WHAT IS EXPECTED – State the number of lines in these records holding "Galaxy". Say nothing more.

Transcribed page contents –
*** Begin section ***
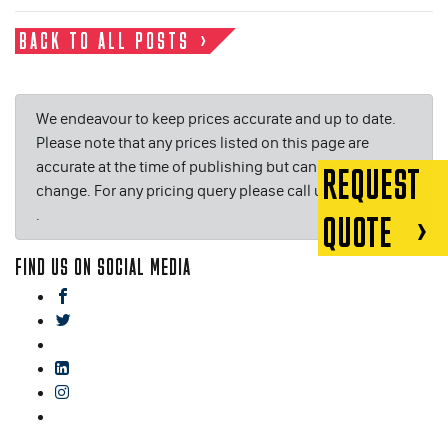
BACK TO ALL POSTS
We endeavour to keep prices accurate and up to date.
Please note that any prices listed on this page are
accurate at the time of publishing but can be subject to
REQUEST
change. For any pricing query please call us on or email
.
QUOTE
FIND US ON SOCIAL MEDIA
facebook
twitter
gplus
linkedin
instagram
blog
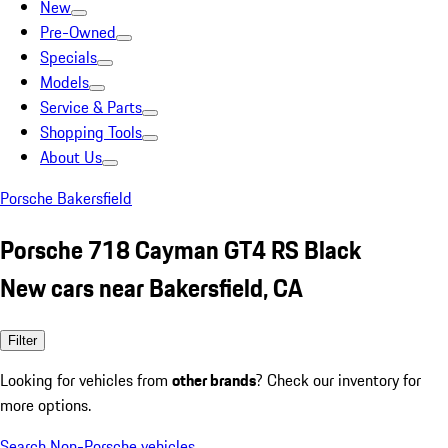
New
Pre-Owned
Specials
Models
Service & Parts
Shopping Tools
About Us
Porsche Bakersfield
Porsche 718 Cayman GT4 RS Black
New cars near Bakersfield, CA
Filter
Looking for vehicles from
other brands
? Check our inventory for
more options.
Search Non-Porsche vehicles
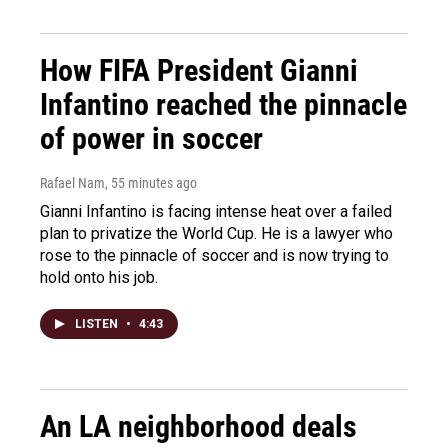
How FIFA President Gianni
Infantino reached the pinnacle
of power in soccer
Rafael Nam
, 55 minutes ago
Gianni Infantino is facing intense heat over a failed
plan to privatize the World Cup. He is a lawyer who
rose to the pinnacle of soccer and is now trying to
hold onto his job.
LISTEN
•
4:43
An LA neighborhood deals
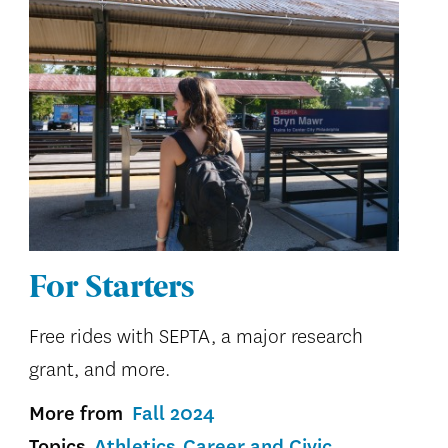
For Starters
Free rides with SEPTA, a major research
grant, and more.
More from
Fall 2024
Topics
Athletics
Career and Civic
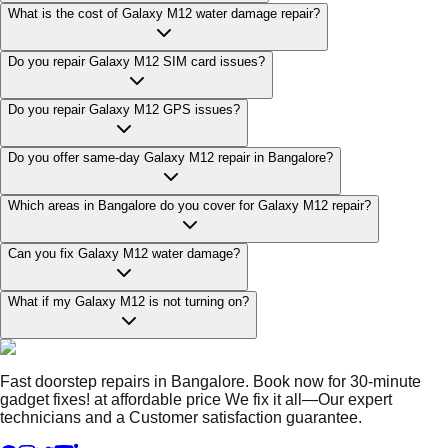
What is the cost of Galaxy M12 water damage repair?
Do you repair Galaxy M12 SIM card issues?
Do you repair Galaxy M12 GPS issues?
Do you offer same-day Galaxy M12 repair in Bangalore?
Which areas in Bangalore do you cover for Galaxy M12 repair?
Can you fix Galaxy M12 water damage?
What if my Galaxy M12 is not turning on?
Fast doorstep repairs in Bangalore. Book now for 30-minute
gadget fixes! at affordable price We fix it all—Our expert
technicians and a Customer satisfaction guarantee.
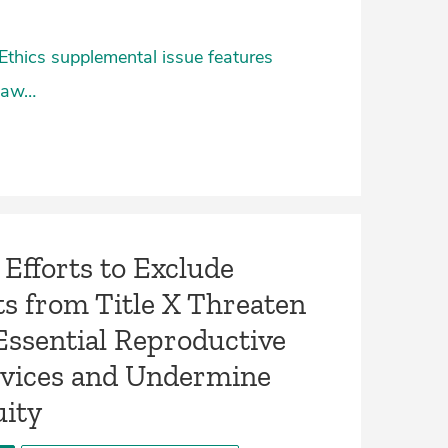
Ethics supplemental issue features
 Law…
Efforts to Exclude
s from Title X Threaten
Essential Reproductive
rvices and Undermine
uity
*** End section ***
ANSWER SECTION – 7